A Blog For Mental Health Professional's

Four Winds Partial Programs: Acknowledging
the Value of Addiction Education


Addiction education is a key component of treatment in the adult and adolescent partial programs at Four Winds. It is not uncommon for adults and adolescents struggling with mental health issues to battle with addiction as well. While addiction can take many forms (self-injurious behavior, gambling, etc.) the comorbidity of drug and alcohol addiction and mental health issues is high for both populations. The adult and adolescent partial programs offer addiction education to all program participants. A DBT approach has proven particularly successful in helping program participants develop skills to manage addictive behaviors.

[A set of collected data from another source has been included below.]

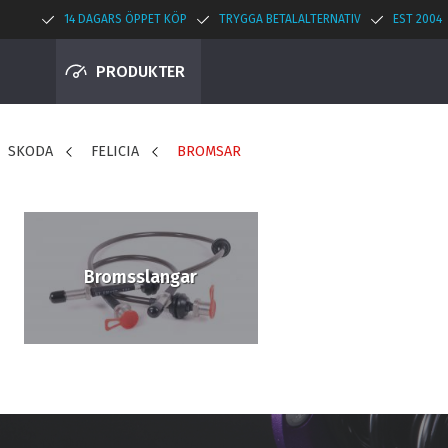
14 DAGARS ÖPPET KÖP
TRYGGA BETALALTERNATIV
EST 2004
PRODUKTER
SKODA
FELICIA
BROMSAR
Bromsslangar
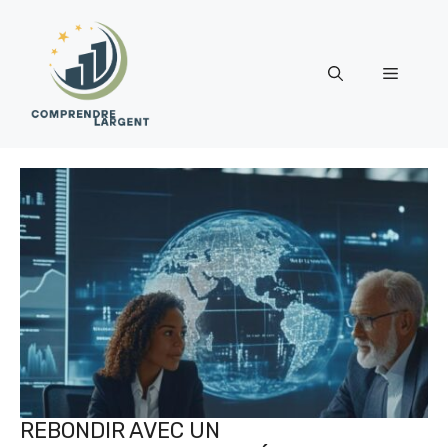
Aller
au
contenu
Menu
REBONDIR AVEC UN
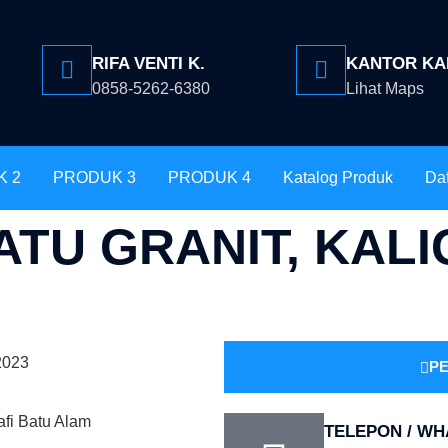
RIFA VENTI K.
KANTOR KA
0858-5262-6380
Lihat Maps
K 2
PRODUK 3
PRODUK 4
Katalog Produk
Daf
ATU GRANIT, KALI
2023
PE
TELEPON / W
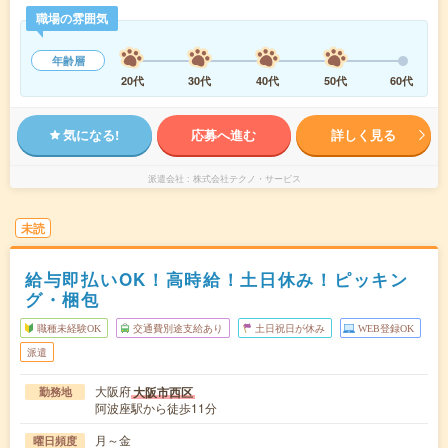
職場の雰囲気
年齢層
20代
30代
40代
50代
60代
気になる!
応募へ進む
詳しく見る
派遣会社
株式会社テクノ・サービス
未読
給与即払いOK！高時給！土日休み！ピッキン
グ・梱包
職種未経験OK
交通費別途支給あり
土日祝日が休み
WEB登録OK
派遣
大阪府
大阪市西区
勤務地
阿波座駅から徒歩11分
月～金
曜日頻度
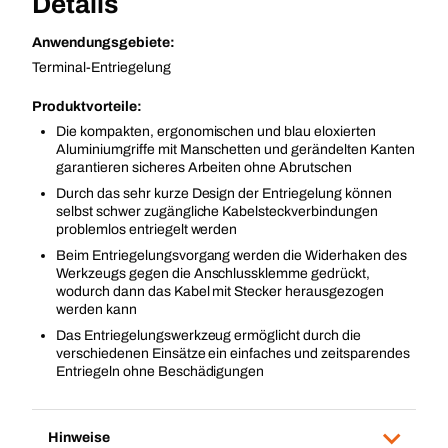
Details
Anwendungsgebiete:
Terminal-Entriegelung
Produktvorteile:
Die kompakten, ergonomischen und blau eloxierten
Aluminiumgriffe mit Manschetten und gerändelten Kanten
garantieren sicheres Arbeiten ohne Abrutschen
Durch das sehr kurze Design der Entriegelung können
selbst schwer zugängliche Kabelsteckverbindungen
problemlos entriegelt werden
Beim Entriegelungsvorgang werden die Widerhaken des
Werkzeugs gegen die Anschlussklemme gedrückt,
wodurch dann das Kabel mit Stecker herausgezogen
werden kann
Das Entriegelungswerkzeug ermöglicht durch die
verschiedenen Einsätze ein einfaches und zeitsparendes
Entriegeln ohne Beschädigungen
Hinweise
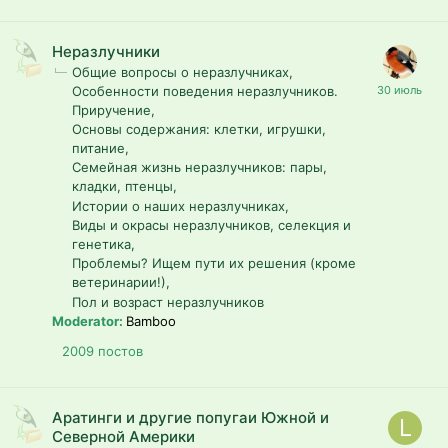
Неразлучники
Общие вопросы о неразлучниках
Особенности поведения неразлучников.
Приручение
Основы содержания: клетки, игрушки,
питание
Семейная жизнь неразлучников: пары,
кладки, птенцы
Истории о наших неразлучниках
Виды и окрасы неразлучников, селекция и
генетика
Проблемы? Ищем пути их решения (кроме
ветеринарии!)
Пол и возраст неразлучников
Moderator:
Bamboo
2009
постов
Аратинги и другие попугаи Южной и
Северной Америки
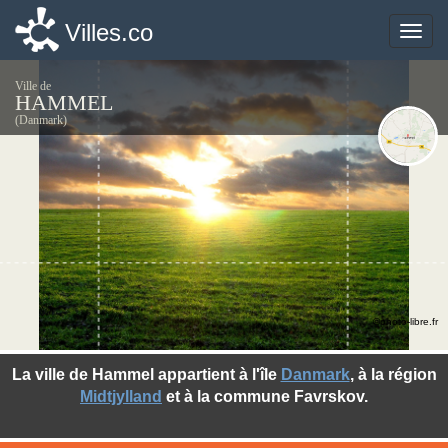
Villes.co
Villes.co
Toggle
Toggle
naviga
naviga
Ville de
HAMMEL
(Danmark)
©photo-libre.fr
La ville de Hammel appartient à l'île
Danmark
, à la région
Midtjylland
et à la commune Favrskov.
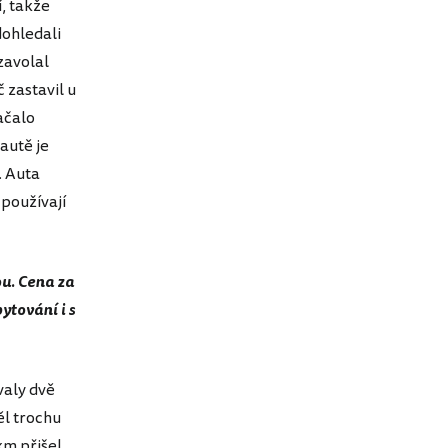
í, takže
dohledali
zavolal
 zastavil u
ačalo
 autě je
. Auta
 používají
ou. Cena za
ytování i s
valy dvě
ěl trochu
km přišel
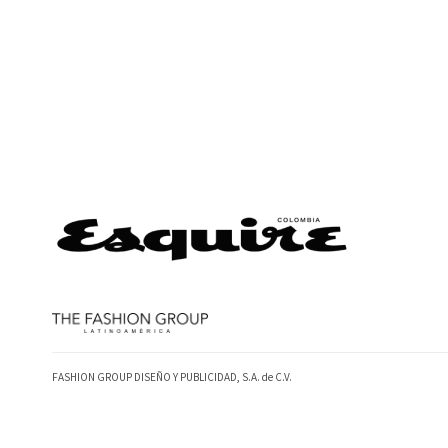
FASHION GROUP DISEÑO Y PUBLICIDAD, S.A. de C.V.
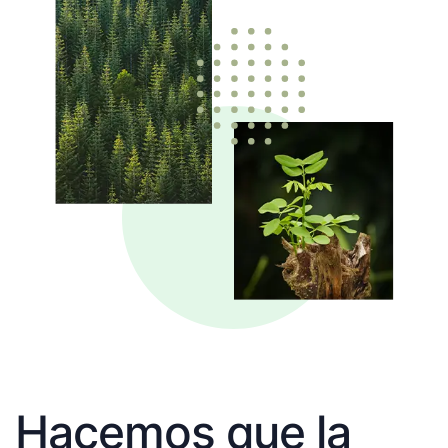
Hacemos que la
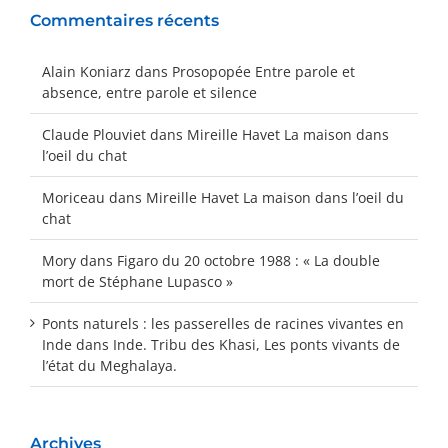
Commentaires récents
Alain Koniarz
dans
Prosopopée Entre parole et
absence, entre parole et silence
Claude Plouviet
dans
Mireille Havet La maison dans
l’oeil du chat
Moriceau
dans
Mireille Havet La maison dans l’oeil du
chat
Mory
dans
Figaro du 20 octobre 1988 : « La double
mort de Stéphane Lupasco »
Ponts naturels : les passerelles de racines vivantes en
Inde
dans
Inde. Tribu des Khasi, Les ponts vivants de
l’état du Meghalaya.
Archives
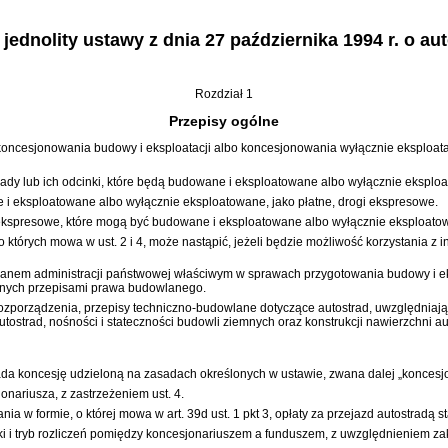
ednolity ustawy z dnia 27 października 1994 r. o au
Rozdział 1
Przepisy ogólne
ncesjonowania budowy i eksploatacji albo koncesjonowania wyłącznie eksploatacji
rady lub ich odcinki, które będą budowane i eksploatowane albo wyłącznie eksploa
 eksploatowane albo wyłącznie eksploatowane, jako płatne, drogi ekspresowe.
 ekspresowe, które mogą być budowane i eksploatowane albo wyłącznie eksploatow
 których mowa w ust. 2 i 4, może nastąpić, jeżeli będzie możliwość korzystania z i
rganem administracji państwowej właściwym w sprawach przygotowania budowy i eksp
lonych przepisami prawa budowlanego.
 rozporządzenia, przepisy techniczno-budowlane dotyczące autostrad, uwzględniają
ostrad, nośności i stateczności budowli ziemnych oraz konstrukcji nawierzchni a
siada koncesję udzieloną na zasadach określonych w ustawie, zwana dalej „koncesj
onariusza, z zastrzeżeniem ust. 4.
 w formie, o której mowa w art. 39d ust. 1 pkt 3, opłaty za przejazd autostradą 
ki i tryb rozliczeń pomiędzy koncesjonariuszem a funduszem, z uwzględnieniem z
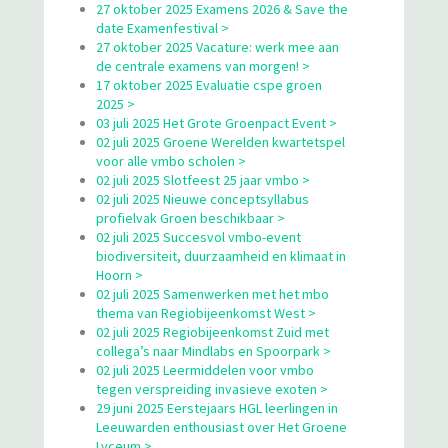
27 oktober 2025 Examens 2026 & Save the
date Examenfestival >
27 oktober 2025 Vacature: werk mee aan
de centrale examens van morgen! >
17 oktober 2025 Evaluatie cspe groen
2025 >
03 juli 2025 Het Grote Groenpact Event >
02 juli 2025 Groene Werelden kwartetspel
voor alle vmbo scholen >
02 juli 2025 Slotfeest 25 jaar vmbo >
02 juli 2025 Nieuwe conceptsyllabus
profielvak Groen beschikbaar >
02 juli 2025 Succesvol vmbo-event
biodiversiteit, duurzaamheid en klimaat in
Hoorn >
02 juli 2025 Samenwerken met het mbo
thema van Regiobijeenkomst West >
02 juli 2025 Regiobijeenkomst Zuid met
collega’s naar Mindlabs en Spoorpark >
02 juli 2025 Leermiddelen voor vmbo
tegen verspreiding invasieve exoten >
29 juni 2025 Eerstejaars HGL leerlingen in
Leeuwarden enthousiast over Het Groene
Lyceum >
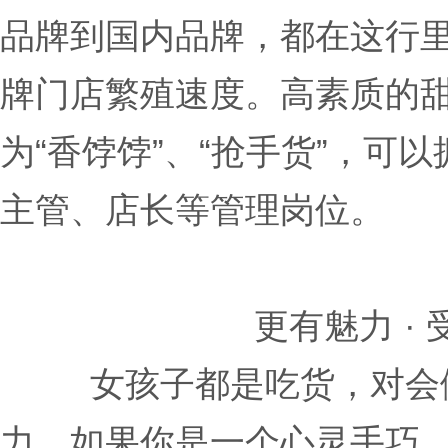
品牌到国内品牌，都在这行
牌门店繁殖速度。高素质的
为“香饽饽”、“抢手货”，可
主管、店长等管理岗位。
更有魅力 
女孩子都是吃货，对会
力。如果你是一个心灵手巧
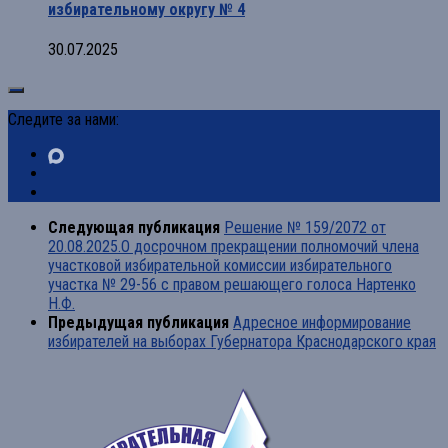
избирательному округу № 4
30.07.2025
Следите за нами:
Следующая публикация
Решение № 159/2072 от
20.08.2025.О досрочном прекращении полномочий члена
участковой избирательной комиссии избирательного
участка № 29-56 с правом решающего голоса Нартенко
Н.Ф.
Предыдущая публикация
Адресное информирование
избирателей на выборах Губернатора Краснодарского края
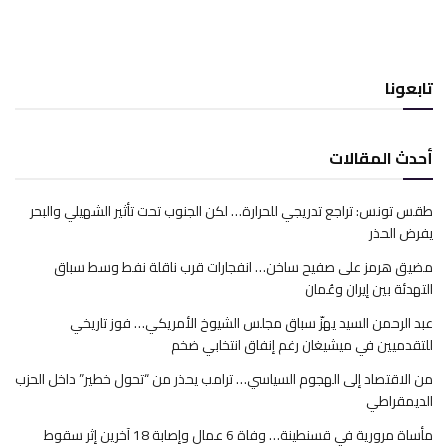
تابعونا
أحدث المقالات
طقس تونس: تراجع تدريجي للحرارة… لكن الجنوب تحت تأثير الشهيلي والبحر
يفرض الحذر
مضيق هرمز على صفيح ساخن… انفجارات قرب ناقلة نفط وسط سباق
التهدئة بين إيران وعُمان
عبد الرحمن السيد يهزّ سباق مجلس الشيوخ الأمريكي… فوز تاريخي
للتقدميين في ميشيغان رغم إنفاق انتخابي ضخم
من الاقتصاد إلى الهجوم السياسي… ترامب يحذر من “تحول خطير” داخل الحزب
الديمقراطي
مأساة مرورية في قسنطينة… وفاة 6 عمال وإصابة 18 آخرين إثر سقوط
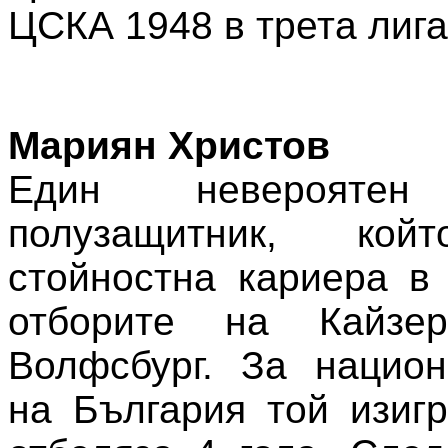
ЦСКА 1948 в трета лига
Мариян Христов
Един невероятен 
полузащитник, кой
стойностна кариера в
отборите на Кайзер
Волфсбург. За национ
на България той изиг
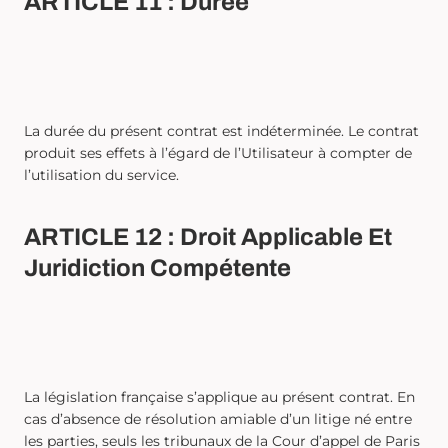
ARTICLE 11 : Durée
La durée du présent contrat est indéterminée. Le contrat
produit ses effets à l’égard de l’Utilisateur à compter de
l’utilisation du service.
ARTICLE 12 : Droit Applicable Et
Juridiction Compétente
La législation française s’applique au présent contrat. En
cas d’absence de résolution amiable d’un litige né entre
les parties, seuls les tribunaux de la Cour d’appel de Paris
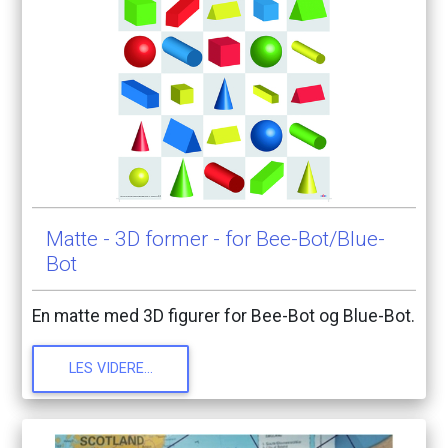
Matte
-
3D
former
-
for
Bee-Bot/Blue-
Bot
En
matte
med
3D
figurer
for
Bee-Bot
og
Blue-Bot.
LES
VIDERE...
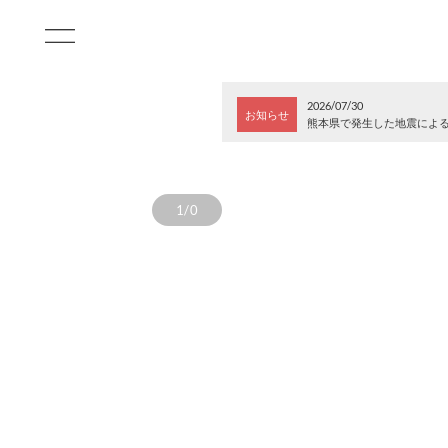
2026/07/30
お知らせ
熊本県で発生した地震によ
1/0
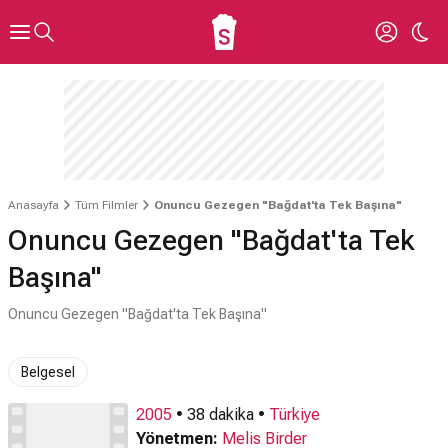
Anasayfa
Tüm Filmler
Onuncu Gezegen "Bağdat'ta Tek Başına"
Onuncu Gezegen "Bağdat'ta Tek
Başına"
Onuncu Gezegen "Bağdat'ta Tek Başına"
Belgesel
2005
• 38 dakika •
Türkiye
Yönetmen:
Melis Birder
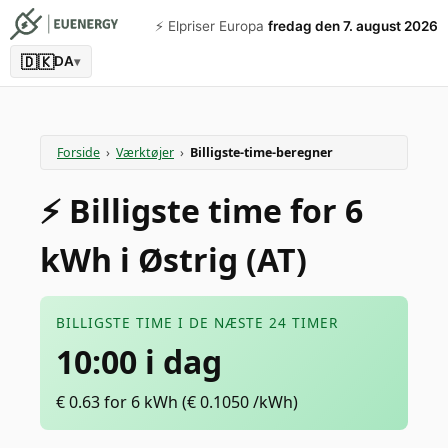
⚡️ Elpriser Europa
fredag den 7. august 2026
🇩🇰
DA
▾
Forside
›
Værktøjer
›
Billigste-time-beregner
⚡️ Billigste time for 6
kWh i Østrig (AT)
BILLIGSTE TIME I DE NÆSTE 24 TIMER
10:00 i dag
€
0.63
for 6 kWh
(€
0.1050
/kWh)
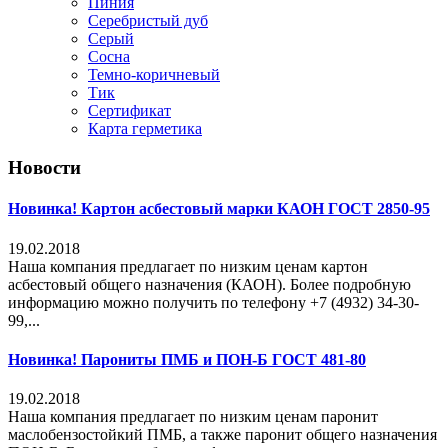
Пиния
Серебристый дуб
Серый
Сосна
Темно-коричневый
Тик
Сертификат
Карта герметика
Новости
Новинка! Картон асбестовый марки КАОН ГОСТ 2850-95
19.02.2018
Наша компания предлагает по низким ценам картон
асбестовый общего назначения (КАОН). Более подробную
информацию можно получить по телефону +7 (4932) 34-30-
99,...
Новинка! Парониты ПМБ и ПОН-Б ГОСТ 481-80
19.02.2018
Наша компания предлагает по низким ценам паронит
маслобензостойкий ПМБ, а также паронит общего назначения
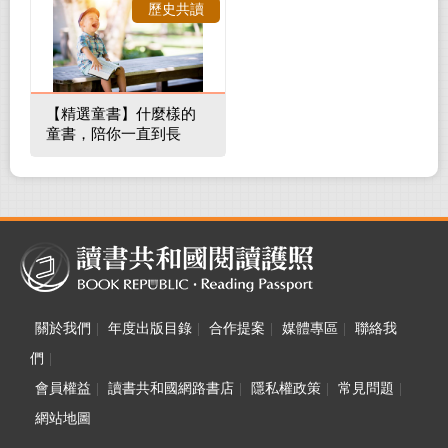
歷史共讀
【精選童書】什麼樣的
童書，陪你一直到長
大！
關於我們
|
年度出版目錄
|
合作提案
|
媒體專區
|
聯絡我
們
|
會員權益
|
讀書共和國網路書店
|
隱私權政策
|
常見問題
|
網站地圖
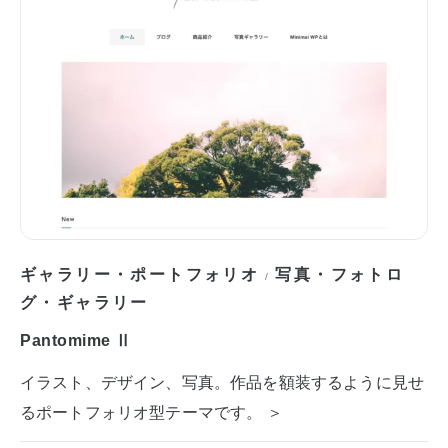
ギャラリー・ポートフォリオ
写真・フォトロ
/
グ・ギャラリー
Pantomime Ⅱ
イラスト、デザイン、写真。作品を額装するように見せ
るポートフォリオ型テーマです。 ＞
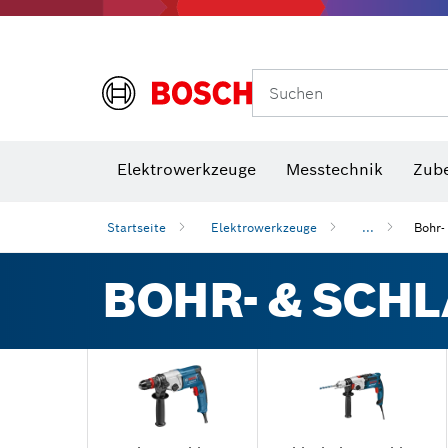
Suchen
VDE Sc
Elektrowerkzeuge
Messtechnik
Zub
Startseite
Elektrowerkzeuge
...
Bohr-
BOHR- & SC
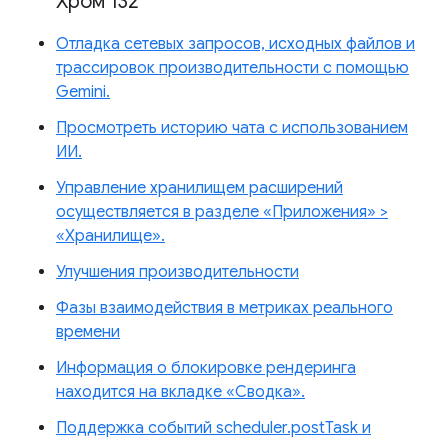
Хром 132
Отладка сетевых запросов, исходных файлов и
трассировок производительности с помощью
Gemini.
Просмотреть историю чата с использованием
ИИ.
Управление хранилищем расширений
осуществляется в разделе «Приложения» >
«Хранилище».
Улучшения производительности
Фазы взаимодействия в метриках реального
времени
Информация о блокировке рендеринга
находится на вкладке «Сводка».
Поддержка событий scheduler.postTask и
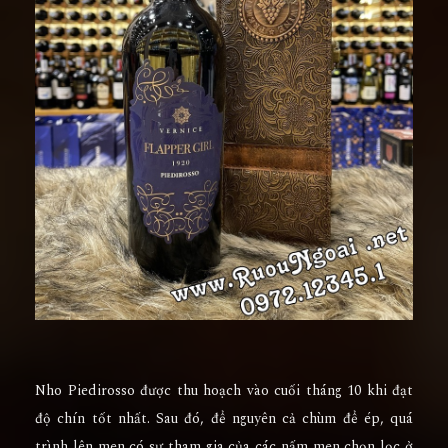
Nho Piedirosso được thu hoạch vào cuối tháng 10 khi đạt
độ chín tốt nhất. Sau đó, để nguyên cả chùm để ép, quá
trình lên men có sự tham gia của các nấm men chọn lọc ở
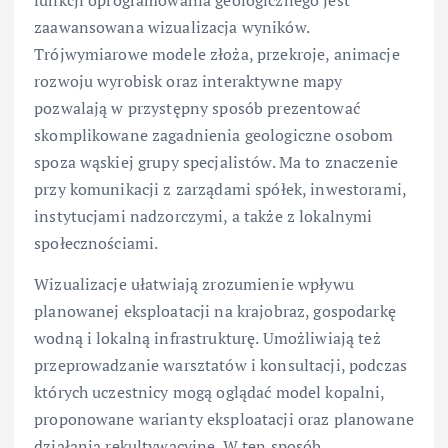
funkcji oprogramowania geologicznego jest
zaawansowana wizualizacja wyników.
Trójwymiarowe modele złoża, przekroje, animacje
rozwoju wyrobisk oraz interaktywne mapy
pozwalają w przystępny sposób prezentować
skomplikowane zagadnienia geologiczne osobom
spoza wąskiej grupy specjalistów. Ma to znaczenie
przy komunikacji z zarządami spółek, inwestorami,
instytucjami nadzorczymi, a także z lokalnymi
społecznościami.
Wizualizacje ułatwiają zrozumienie wpływu
planowanej eksploatacji na krajobraz, gospodarkę
wodną i lokalną infrastrukturę. Umożliwiają też
przeprowadzanie warsztatów i konsultacji, podczas
których uczestnicy mogą oglądać model kopalni,
proponowane warianty eksploatacji oraz planowane
działania rekultywacyjne. W ten sposób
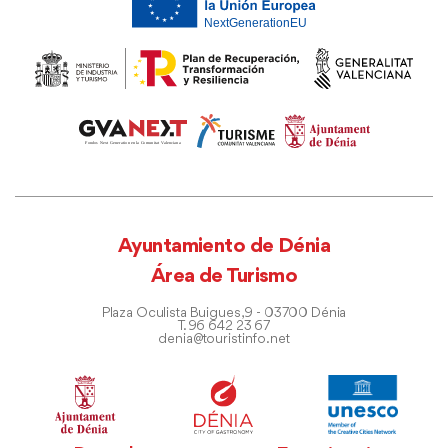
Ayuntamiento de Dénia
Área de Turismo
Plaza Oculista Buigues, 9 - 03700 Dénia
T. 96 642 23 67
denia@touristinfo.net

Under the leadership of the new Program Director, Matt Phillips, LCSW, the partial programs have placed an emphasis on providing programming for patients with co-occurring disorders. Many people who have mental health issues also struggle with addiction at the same time.  
A focus of treatment with patients is to help them understand the difference between self-medicating with drugs and/or alcohol, versus being appropriately evaluated for medication to help alleviate psychiatric symptoms. For many participants it is the first time they have allowed prescription medication to help them; this helps them recognize that there is a big difference between using medicines and not taking substances. Assistant Program Medical Director, Donna Draper, NPP,  advises program  participants to abstain from using substances upon entering the partial program. She additionally recommends that patients commit to abstain for at least six months so that they can give the psychiatric medication a chance to work in their brains and bodies.  Most patients take this advice to heart and make a commitment to be substance free, as reflected in the results of random urine samples collected over the course of the patients’ attendance. Feedback from both adults and adolescents regarding addiction education has been quite positive.  Patients report that it has helped them better understand addiction and substance use.  The instances in which the program might not be appropriate for a particular patient is when an individual using substances daily and to excess. 
That patient would be better served going to a substance rehabilitation program.